Photo: Mint
Photo: Mint

Opinion | Conflicting signals

Since food prices, particularly of vegetables and onions, have been on the rise lately, consumer inflation has surged

India’s latest inflation figures might have just given the central bank another complexity to grapple with. The wholesale prices data released on Thursday showed October inflation edging lower to 0.16%. This is in contrast to retail inflation announced on Wednesday, which showed the headline figure going above the Reserve Bank of India’s (RBI) 4% median goal for the first time in more than a year.

Admittedly, the divergence can be traced to differing compositions of the goods and services baskets of the two metrics; the wholesale price index has its biggest weightage assigned to manufactured goods, while the consumer price index emphasizes food and services. Since food prices, particularly of vegetables and onions, have been on the rise lately, consumer inflation has surged. In contrast, relatively benign manufacturing as well as oil prices are pulling wholesale inflation down.

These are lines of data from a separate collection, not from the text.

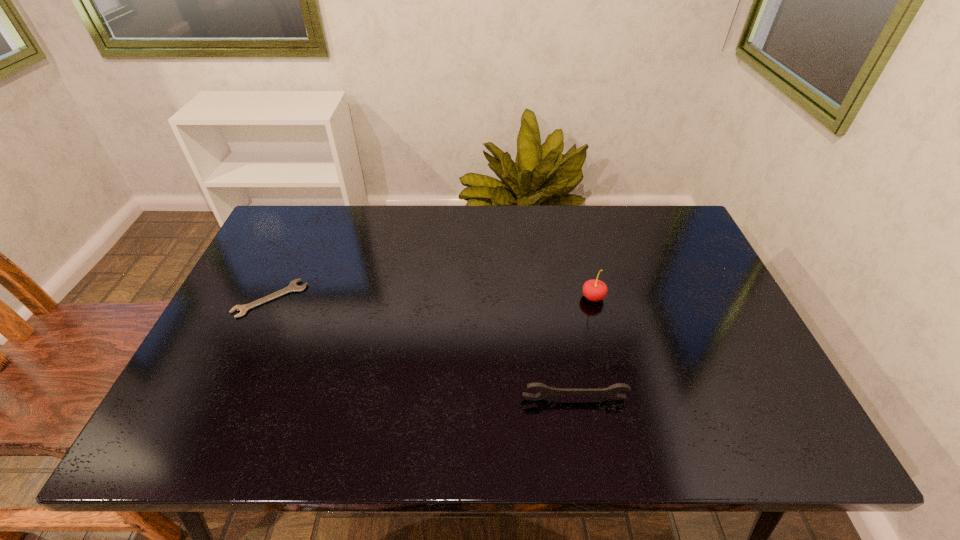 The width and height of the screenshot is (960, 540). In the image, there is a desktop. Identify the location of vacant space at the left edge. (243, 345).

The height and width of the screenshot is (540, 960). I want to click on free point at the right edge, so click(687, 260).

The height and width of the screenshot is (540, 960). I want to click on vacant area between the farther wrench and the tallest object, so click(x=432, y=298).

I want to click on empty space that is in between the cherry and the nearest object, so click(x=584, y=348).

This screenshot has width=960, height=540. In order to click on vacant area that lies between the shorter wrench and the cherry in this screenshot , I will do `click(432, 298)`.

Where is `free spot between the shorter wrench and the cherry`? The image size is (960, 540). free spot between the shorter wrench and the cherry is located at coordinates (432, 298).

Image resolution: width=960 pixels, height=540 pixels. In order to click on free spot between the farther wrench and the cherry in this screenshot , I will do `click(432, 298)`.

This screenshot has width=960, height=540. I want to click on blank region between the nearest object and the leftmost object, so click(422, 349).

Locate an element on the screen. This screenshot has height=540, width=960. vacant area that lies between the farther wrench and the cherry is located at coordinates (432, 298).

Where is `free point between the left wrench and the cherry`? The height and width of the screenshot is (540, 960). free point between the left wrench and the cherry is located at coordinates (432, 298). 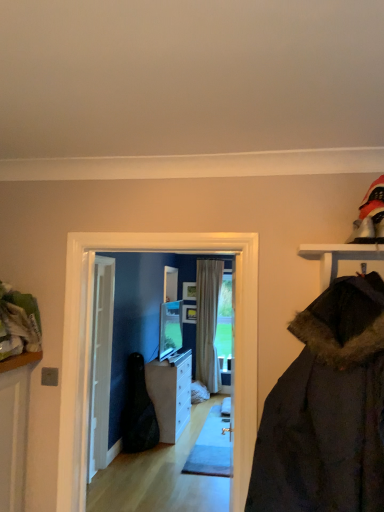 Question: Considering the relative sizes of matte glass screen door at center and black leather guitar case at center in the image provided, is matte glass screen door at center wider than black leather guitar case at center?

Choices:
 (A) yes
 (B) no

Answer: (B)

Question: Considering the relative sizes of matte glass screen door at center and black leather guitar case at center in the image provided, is matte glass screen door at center taller than black leather guitar case at center?

Choices:
 (A) yes
 (B) no

Answer: (A)

Question: From the image's perspective, is matte glass screen door at center on black leather guitar case at center?

Choices:
 (A) no
 (B) yes

Answer: (B)

Question: Is matte glass screen door at center thinner than black leather guitar case at center?

Choices:
 (A) no
 (B) yes

Answer: (B)

Question: Is matte glass screen door at center outside black leather guitar case at center?

Choices:
 (A) no
 (B) yes

Answer: (B)

Question: Does matte glass screen door at center lie in front of black leather guitar case at center?

Choices:
 (A) no
 (B) yes

Answer: (B)

Question: Is beige fabric curtain at center positioned far away from white wooden door at center?

Choices:
 (A) no
 (B) yes

Answer: (B)

Question: From the image's perspective, would you say beige fabric curtain at center is shown under white wooden door at center?

Choices:
 (A) yes
 (B) no

Answer: (A)

Question: Is beige fabric curtain at center in contact with white wooden door at center?

Choices:
 (A) no
 (B) yes

Answer: (A)

Question: Is the position of beige fabric curtain at center more distant than that of white wooden door at center?

Choices:
 (A) yes
 (B) no

Answer: (A)

Question: Is white wooden door at center at the back of beige fabric curtain at center?

Choices:
 (A) yes
 (B) no

Answer: (B)

Question: Is beige fabric curtain at center shorter than white wooden door at center?

Choices:
 (A) yes
 (B) no

Answer: (B)

Question: Is white glossy cabinet at center at the left side of matte glass screen door at center?

Choices:
 (A) no
 (B) yes

Answer: (B) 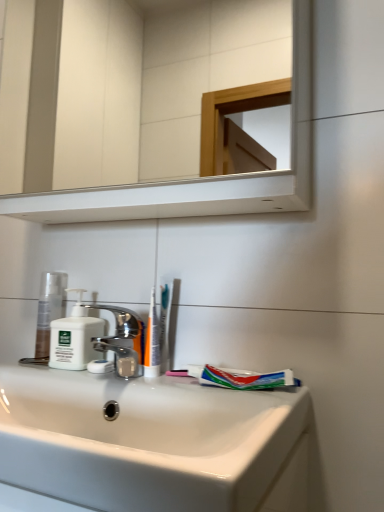 Identify the location of blank area to the left of multicolored plastic toothpaste at lower center. (148, 382). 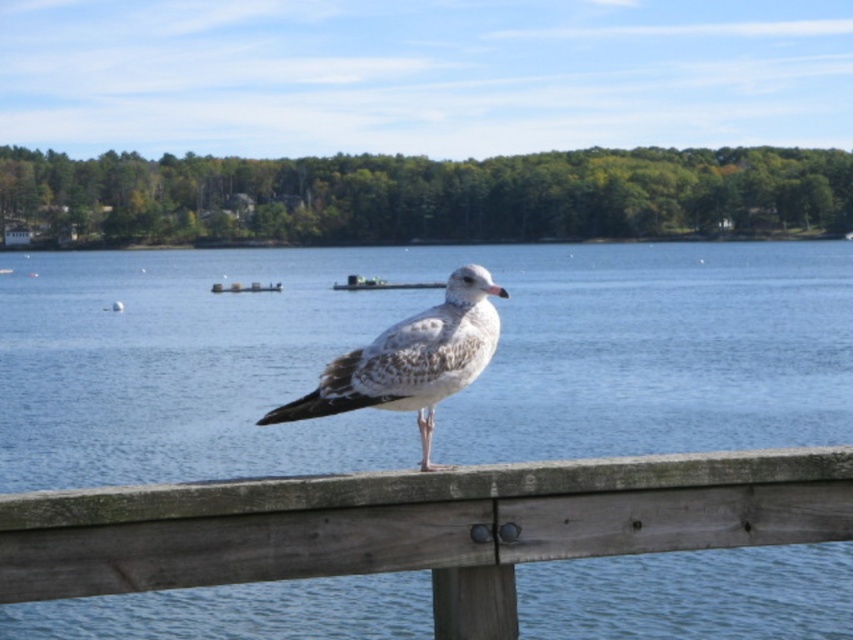 From the picture: You are standing at the edge of the lake and want to locate the blue water at center. According to the coordinates provided, where exactly should you look?

The blue water at center is located at the coordinates point (392, 323).

You are a birdhouse builder assessing the space between the weathered wood rail at center and the speckled feathered seagull at center. If the seagull needs a 10 cm gap to fly through, can it pass through the space between them?

The weathered wood rail at center might be wider than the speckled feathered seagull at center, so there might not be enough space for the seagull to pass through the gap if it requires 10 cm. Further measurement is needed.

You are standing on the weathered wood rail at center and want to jump into the blue water at center. Based on the scene, will your jump reach the water?

The blue water at center is taller than the weathered wood rail at center, so jumping from the rail will reach the water. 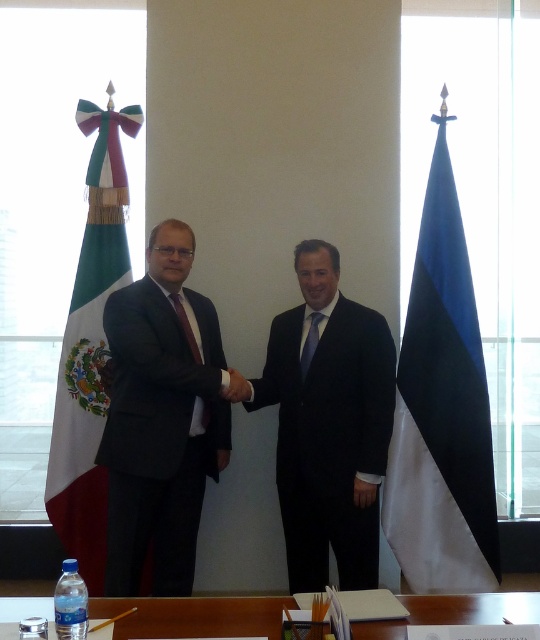 Question: Among these objects, which one is nearest to the camera?

Choices:
 (A) blue silk tie at center
 (B) black suit at center

Answer: (B)

Question: Does clear plastic bottle at lower center have a lesser width compared to blue silk tie at center?

Choices:
 (A) yes
 (B) no

Answer: (B)

Question: Estimate the real-world distances between objects in this image. Which object is closer to the blue fabric flag at right?

Choices:
 (A) matte black hand at center
 (B) dark red silk tie at center

Answer: (A)

Question: Can you confirm if clear plastic bottle at lower center is positioned to the right of dark red silk tie at center?

Choices:
 (A) yes
 (B) no

Answer: (B)

Question: Is matte black suit at center above black suit at center?

Choices:
 (A) no
 (B) yes

Answer: (B)

Question: Which point is closer to the camera taking this photo?

Choices:
 (A) (65, 324)
 (B) (375, 401)
 (C) (233, 372)

Answer: (C)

For India’s monetary policy, this creates some confusion. With consumer inflation breaching the 4% target by a modest margin (with the possibility of a further rise), RBI might turn cautious about cutting its policy rate beyond the single cut widely anticipated in December. Yet, wholesale inflation nearing deflationary territory sends out a grim signal of the state of our economy. The pricing power of manufacturers appears to have fallen, a result of a demand slump. The distress would likely be reinforced in the July-September gross domestic product (GDP) data later this month. Many analysts expect India’s GDP growth to dip below 5%. In such a scenario, a pause in rate cuts after December may not be wise.